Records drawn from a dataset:
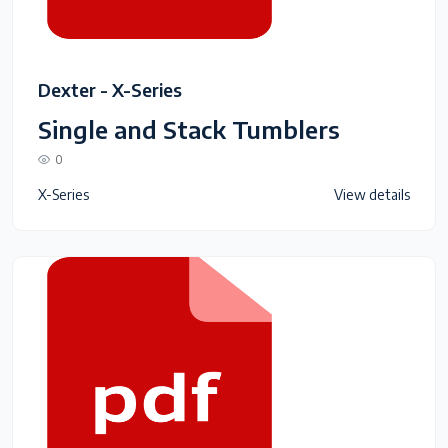
Dexter - X-Series
Single and Stack Tumblers
0
X-Series
View details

=== EXERCISE GOAL ===
A word-for-word copy of the records is required. Leave out every picture.

=== RESULT OF THE TASK ===
Dexter - X-Series
Single and Stack Tumblers
0
X-Series
View details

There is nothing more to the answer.